ASSIGNMENT
All lines of the records below that contain the word "estrut" must be listed.

━━━ INPUT DATA

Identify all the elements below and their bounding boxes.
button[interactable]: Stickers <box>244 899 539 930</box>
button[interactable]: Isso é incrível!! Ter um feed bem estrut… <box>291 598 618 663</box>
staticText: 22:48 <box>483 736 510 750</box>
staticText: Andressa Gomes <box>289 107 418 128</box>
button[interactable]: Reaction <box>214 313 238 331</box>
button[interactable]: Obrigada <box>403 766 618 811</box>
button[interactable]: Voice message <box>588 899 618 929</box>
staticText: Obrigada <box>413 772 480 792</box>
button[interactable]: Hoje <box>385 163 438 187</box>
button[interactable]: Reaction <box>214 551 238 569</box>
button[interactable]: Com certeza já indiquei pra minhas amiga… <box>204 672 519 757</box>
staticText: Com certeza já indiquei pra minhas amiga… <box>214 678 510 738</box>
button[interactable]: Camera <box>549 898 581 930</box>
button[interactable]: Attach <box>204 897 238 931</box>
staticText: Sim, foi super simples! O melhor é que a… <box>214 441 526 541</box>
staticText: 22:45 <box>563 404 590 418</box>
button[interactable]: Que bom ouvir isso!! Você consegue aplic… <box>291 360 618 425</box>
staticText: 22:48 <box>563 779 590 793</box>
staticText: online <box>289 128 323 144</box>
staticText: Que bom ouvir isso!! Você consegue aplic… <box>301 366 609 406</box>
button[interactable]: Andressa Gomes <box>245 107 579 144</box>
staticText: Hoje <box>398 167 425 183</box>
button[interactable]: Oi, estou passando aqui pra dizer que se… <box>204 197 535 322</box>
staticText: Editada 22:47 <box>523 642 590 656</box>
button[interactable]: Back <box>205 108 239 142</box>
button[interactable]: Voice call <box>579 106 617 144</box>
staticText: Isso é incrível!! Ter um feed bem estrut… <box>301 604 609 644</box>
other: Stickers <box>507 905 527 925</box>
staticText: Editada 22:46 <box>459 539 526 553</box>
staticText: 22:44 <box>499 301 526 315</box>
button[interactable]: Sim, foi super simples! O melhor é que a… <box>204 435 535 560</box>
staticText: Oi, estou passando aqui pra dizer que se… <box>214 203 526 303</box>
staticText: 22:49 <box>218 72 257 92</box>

━━━━━━

EXERCISE SOLUTION
button[interactable]: Isso é incrível!! Ter um feed bem estrut… <box>291 598 618 663</box>
staticText: Isso é incrível!! Ter um feed bem estrut… <box>301 604 609 644</box>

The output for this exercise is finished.